Can you tell my knowledge of saints is negligible?
I promise to keep the public proclamations of cheese and gush to a minimum but after the past five weeks (really the past 6 years) I wanted to give a much deserved post dedication to Jake.
He deserves to be recognized for his great husband and father skills. I wish I could say that it is not common for me to say something along these pleasant lines,
but sometimes I do and Jake just laughs and obliges because he is the best and I am the worst.
Here's the think about Jake...Jake takes care of everyone but no one really takes care of Jake. He is always there to make the sacrifice, go the extra mile, shoulder the burden and does it all with a smile and a little dose of loving sarcasm.
With Beck's arrival and my emotional state being a little wonky (round three of depression and anxiety...ready fight!) Jake has taken everything in stride and with his characteristic optimism.
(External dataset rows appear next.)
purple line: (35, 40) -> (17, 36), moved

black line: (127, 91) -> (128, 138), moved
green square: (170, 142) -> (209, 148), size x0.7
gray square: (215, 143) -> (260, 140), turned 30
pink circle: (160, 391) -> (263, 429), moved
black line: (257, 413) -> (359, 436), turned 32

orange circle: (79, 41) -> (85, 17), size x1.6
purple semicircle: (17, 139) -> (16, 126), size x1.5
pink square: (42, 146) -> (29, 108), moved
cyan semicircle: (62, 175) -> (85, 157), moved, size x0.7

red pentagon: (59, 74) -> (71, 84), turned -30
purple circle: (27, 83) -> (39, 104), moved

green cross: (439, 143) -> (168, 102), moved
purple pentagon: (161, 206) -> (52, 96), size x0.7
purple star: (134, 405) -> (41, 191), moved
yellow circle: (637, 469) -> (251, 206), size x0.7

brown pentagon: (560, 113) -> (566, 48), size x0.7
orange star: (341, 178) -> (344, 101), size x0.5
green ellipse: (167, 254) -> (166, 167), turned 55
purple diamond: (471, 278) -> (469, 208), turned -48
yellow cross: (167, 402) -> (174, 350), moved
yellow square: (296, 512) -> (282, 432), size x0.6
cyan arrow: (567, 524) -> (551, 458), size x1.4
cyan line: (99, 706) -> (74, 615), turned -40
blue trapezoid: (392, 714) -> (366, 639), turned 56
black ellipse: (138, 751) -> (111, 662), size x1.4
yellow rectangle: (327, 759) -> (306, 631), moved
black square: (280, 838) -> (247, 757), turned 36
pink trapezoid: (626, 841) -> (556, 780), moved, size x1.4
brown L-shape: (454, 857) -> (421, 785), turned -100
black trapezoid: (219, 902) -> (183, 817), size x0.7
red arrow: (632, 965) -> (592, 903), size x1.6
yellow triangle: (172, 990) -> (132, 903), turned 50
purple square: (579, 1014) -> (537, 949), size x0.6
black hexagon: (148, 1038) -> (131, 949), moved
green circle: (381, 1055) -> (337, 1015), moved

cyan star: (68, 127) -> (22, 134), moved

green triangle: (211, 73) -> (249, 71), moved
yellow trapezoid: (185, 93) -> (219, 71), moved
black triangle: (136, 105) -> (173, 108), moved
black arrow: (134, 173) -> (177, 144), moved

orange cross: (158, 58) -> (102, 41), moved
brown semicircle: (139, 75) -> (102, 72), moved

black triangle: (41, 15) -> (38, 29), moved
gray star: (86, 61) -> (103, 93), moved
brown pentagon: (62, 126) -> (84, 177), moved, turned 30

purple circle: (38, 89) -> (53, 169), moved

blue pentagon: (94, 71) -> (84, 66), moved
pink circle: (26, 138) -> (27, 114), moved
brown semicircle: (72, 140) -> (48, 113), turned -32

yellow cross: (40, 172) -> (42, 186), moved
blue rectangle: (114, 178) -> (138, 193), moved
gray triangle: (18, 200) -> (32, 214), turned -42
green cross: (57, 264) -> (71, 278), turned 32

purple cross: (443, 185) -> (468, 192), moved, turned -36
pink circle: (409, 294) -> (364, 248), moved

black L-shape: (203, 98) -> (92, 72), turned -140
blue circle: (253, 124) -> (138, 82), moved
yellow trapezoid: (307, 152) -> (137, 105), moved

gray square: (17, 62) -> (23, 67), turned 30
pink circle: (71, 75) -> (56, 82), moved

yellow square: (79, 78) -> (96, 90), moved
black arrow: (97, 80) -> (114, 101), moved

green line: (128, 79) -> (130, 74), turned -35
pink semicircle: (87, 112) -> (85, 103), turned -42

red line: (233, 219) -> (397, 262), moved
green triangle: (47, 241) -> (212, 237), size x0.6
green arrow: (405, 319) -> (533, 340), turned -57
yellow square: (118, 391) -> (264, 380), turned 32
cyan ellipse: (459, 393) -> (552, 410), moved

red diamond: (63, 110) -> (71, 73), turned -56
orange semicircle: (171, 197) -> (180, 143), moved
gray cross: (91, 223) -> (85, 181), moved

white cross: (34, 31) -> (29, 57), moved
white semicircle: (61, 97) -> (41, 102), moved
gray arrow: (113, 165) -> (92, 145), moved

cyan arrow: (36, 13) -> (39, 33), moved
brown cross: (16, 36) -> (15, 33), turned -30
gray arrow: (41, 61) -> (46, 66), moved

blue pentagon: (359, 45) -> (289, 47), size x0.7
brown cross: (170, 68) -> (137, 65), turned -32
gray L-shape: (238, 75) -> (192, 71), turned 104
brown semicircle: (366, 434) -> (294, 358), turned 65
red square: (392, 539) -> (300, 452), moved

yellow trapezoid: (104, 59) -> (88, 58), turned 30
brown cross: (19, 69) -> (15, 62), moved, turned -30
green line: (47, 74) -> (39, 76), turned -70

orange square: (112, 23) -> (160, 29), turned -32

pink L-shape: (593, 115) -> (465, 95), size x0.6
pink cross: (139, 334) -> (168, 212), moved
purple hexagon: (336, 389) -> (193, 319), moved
In my most anxious, crazy-cake moments he is patient. He doesn't try to fix me. He just lets me cry all the tears. So many tears sometimes. Poor man. And he never gets annoyed when I ask him repeatedly to tell me everything is going to be OK.
As super dad he keeps the playground visits going, Costco braving, Julia "everything is fine" assuring, and house cleaning happening. When I was in the hospital I was positive he would need an occasional translator for Rad's multiple monosyllabic grunts that mean something specific and important and urgent but Jake did it all, no complaining.
When I put the kids to bed it is a big fat harried race to the finish but when Jake does it he takes the time to do it right. He lets the boys splash in the bath for as long as they want, reads them a book or books of their choosing, and he changes them out of their clothes and puts them into actual pajamas.
The boys love that he actually plays toys with them (not my best activity) and has incredible patience with teaching them baseball. He is also the gourmet chef of the family and because I am a picky eater he often caters to my cravings.
Jake loves his sleep more than anyone I've ever met, but never ever audibly grumbles about getting up with the kids in the middle of the night...even in the truly ugly and dark hours of the early morning. He often lets me sleep in and takes the boys down stairs to start the morning routine. He doesn't complain about the hours that he works to provide for the family nor does he complain about the fact that I complain about the hours that he works to provide for the family.
I think I've written before about how blown away I was by how nice Jake was when we first met and continues to be today. He is a genuinely kind guy and I can only hope that the boys inherit or at least emulate their father's nature.